In this era of globalization and huge amounts of data being generated, companies are shifting focus towards owning and investing in intangible assets as they have become valuable than physical assets. The backdrop of Intellectual Property Rights ("IPR") lies on the point that anyone who creates something or comes up with a novel idea should have sole control over its use as it is a product of his hard work, toil, and intellect. They are necessary now more than ever in order to promote creativity, growth, innovation, and societal progress.
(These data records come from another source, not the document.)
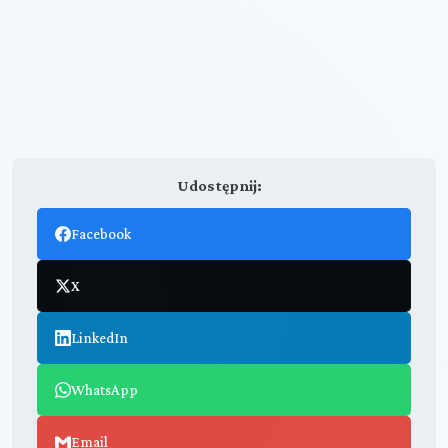
Udostępnij:
Facebook
X
LinkedIn
WhatsApp
Email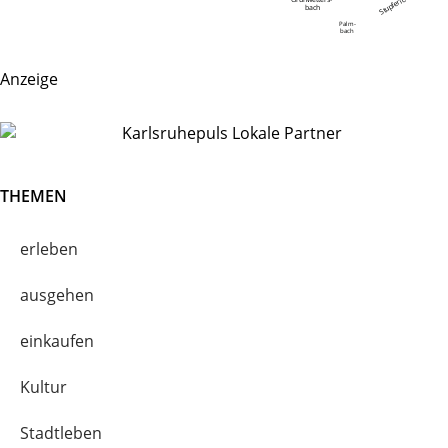
Stupferich
bach
Palm-
bach
Anzeige
THEMEN
erleben
ausgehen
einkaufen
Kultur
Stadtleben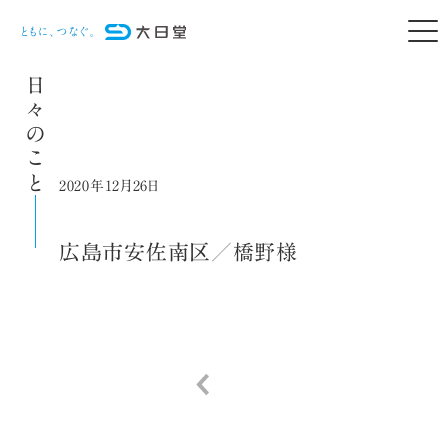
日々のこと
2020年12月26日
広島市安佐南区／橋野様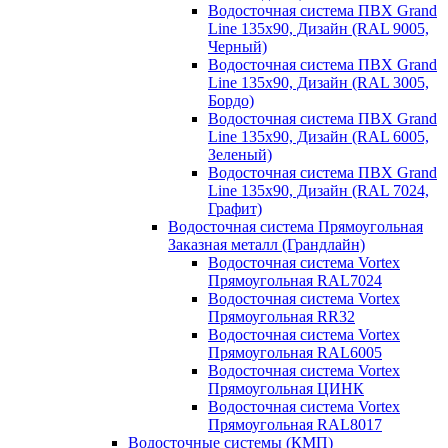
Водосточная система ПВХ Grand
Line 135х90, Дизайн (RAL 9005,
Черный)
Водосточная система ПВХ Grand
Line 135х90, Дизайн (RAL 3005,
Бордо)
Водосточная система ПВХ Grand
Line 135х90, Дизайн (RAL 6005,
Зеленый)
Водосточная система ПВХ Grand
Line 135х90, Дизайн (RAL 7024,
Графит)
Водосточная система Прямоугольная
Заказная металл (Грандлайн)
Водосточная система Vortex
Прямоугольная RAL7024
Водосточная система Vortex
Прямоугольная RR32
Водосточная система Vortex
Прямоугольная RAL6005
Водосточная система Vortex
Прямоугольная ЦИНК
Водосточная система Vortex
Прямоугольная RAL8017
Водосточные системы (КМП)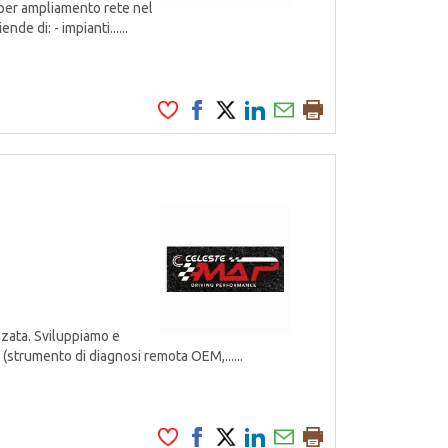
per ampliamento rete nel
de di: - impianti......
zata. Sviluppiamo e
 (strumento di diagnosi remota OEM,......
Thus, IPR is the outcome of a contract between the owner of the rights and the state. The national law determining these rights is a balance between the rights given to the owner of the Intellectual Property(“IP”) and the need for benefits to flow to society.
The incentive for creating something new is the opportunity to commercially exploit it in the future and make a financial gain. Commercialization is nothing but the process of extracting a commercial value from a product or service. IP commercialization refers to bringing the IP into the market with the aim of future growth and profits. “IP Commercialization is the ability to protect and develop intellectual property (IP) towards economic and social prosperity. In addition, it is a core competency for economies, innovators, and enterprises around the world”
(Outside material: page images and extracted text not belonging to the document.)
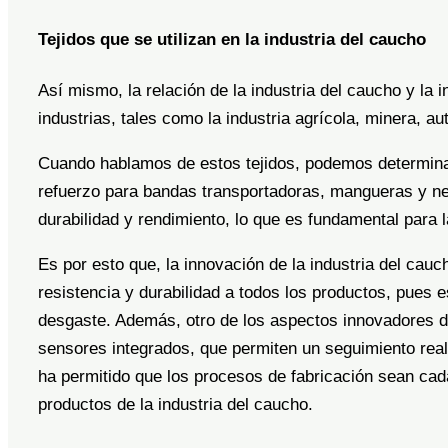
Tejidos que se utilizan en la industria del caucho
Así mismo, la relación de la industria del caucho y la 
industrias, tales como la industria agrícola, minera, a
Cuando hablamos de estos tejidos, podemos determinar
refuerzo para bandas transportadoras, mangueras y ne
durabilidad y rendimiento, lo que es fundamental para l
Es por esto que, la innovación de la industria del cau
resistencia y durabilidad a todos los productos, pues es
desgaste. Además, otro de los aspectos innovadores de 
sensores integrados, que permiten un seguimiento real 
ha permitido que los procesos de fabricación sean cada 
productos de la industria del caucho.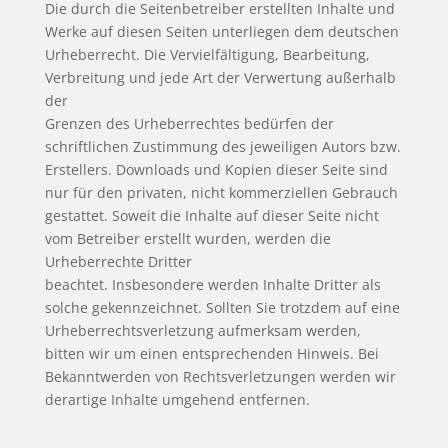
Die durch die Seitenbetreiber erstellten Inhalte und
Werke auf diesen Seiten unterliegen dem deutschen
Urheberrecht. Die Vervielfältigung, Bearbeitung,
Verbreitung und jede Art der Verwertung außerhalb
der
Grenzen des Urheberrechtes bedürfen der
schriftlichen Zustimmung des jeweiligen Autors bzw.
Erstellers. Downloads und Kopien dieser Seite sind
nur für den privaten, nicht kommerziellen Gebrauch
gestattet. Soweit die Inhalte auf dieser Seite nicht
vom Betreiber erstellt wurden, werden die
Urheberrechte Dritter
beachtet. Insbesondere werden Inhalte Dritter als
solche gekennzeichnet. Sollten Sie trotzdem auf eine
Urheberrechtsverletzung aufmerksam werden,
bitten wir um einen entsprechenden Hinweis. Bei
Bekanntwerden von Rechtsverletzungen werden wir
derartige Inhalte umgehend entfernen.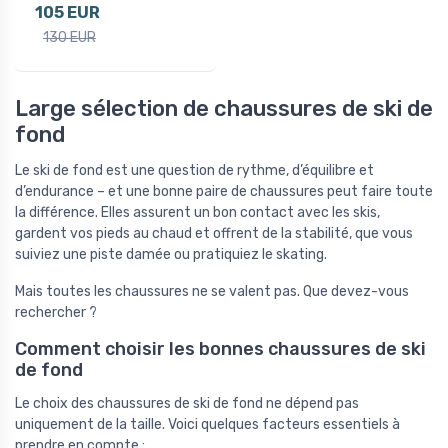
105 EUR
130 EUR
Large sélection de chaussures de ski de
fond
Le ski de fond est une question de rythme, d’équilibre et
d’endurance – et une bonne paire de chaussures peut faire toute
la différence. Elles assurent un bon contact avec les skis,
gardent vos pieds au chaud et offrent de la stabilité, que vous
suiviez une piste damée ou pratiquiez le skating.
Mais toutes les chaussures ne se valent pas. Que devez-vous
rechercher ?
Comment choisir les bonnes chaussures de ski
de fond
Le choix des chaussures de ski de fond ne dépend pas
uniquement de la taille. Voici quelques facteurs essentiels à
prendre en compte :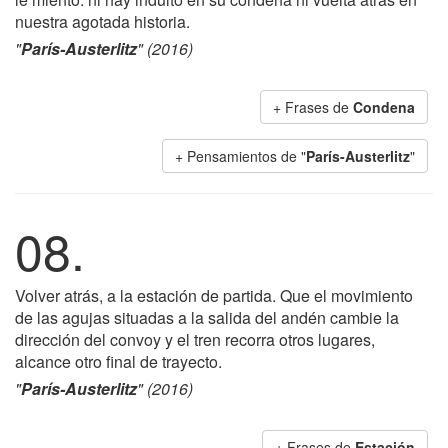
nuestra agotada historia.
"
París-Austerlitz
" (2016)
+ Frases de
Condena
+ Pensamientos de "
París-Austerlitz
"
08.
Volver atrás, a la estación de partida. Que el movimiento
de las agujas situadas a la salida del andén cambie la
dirección del convoy y el tren recorra otros lugares,
alcance otro final de trayecto.
"
París-Austerlitz
" (2016)
+ Frases de
Estación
The prospect of commercializing IP sounds very tempting, however, managing it poses a problem as the success depends on various internal and external factors, proficiency in identifying the right channel, having a basic estimation about the IP commercialization possibilities, etc.
In India the statutes regulating the IPR regime providing for options for commercialization are:
Copyright Act, 1957
Trademark Act, 1999
Patent Act, 1970
Design Act, 2000
Semiconductor Integrated Circuits and Layout-design Act, 2000
Protection of Plant Varieties and Farmers’ Rights Act, 2001.
The most common ways of commercializing IP are:
III. Joint Venture
IV. Franchising, etc.
For the purpose of this article, the author will be focusing on the first two methods of commercialization with emphasis on the statutory provisions under the Indian IP Regime.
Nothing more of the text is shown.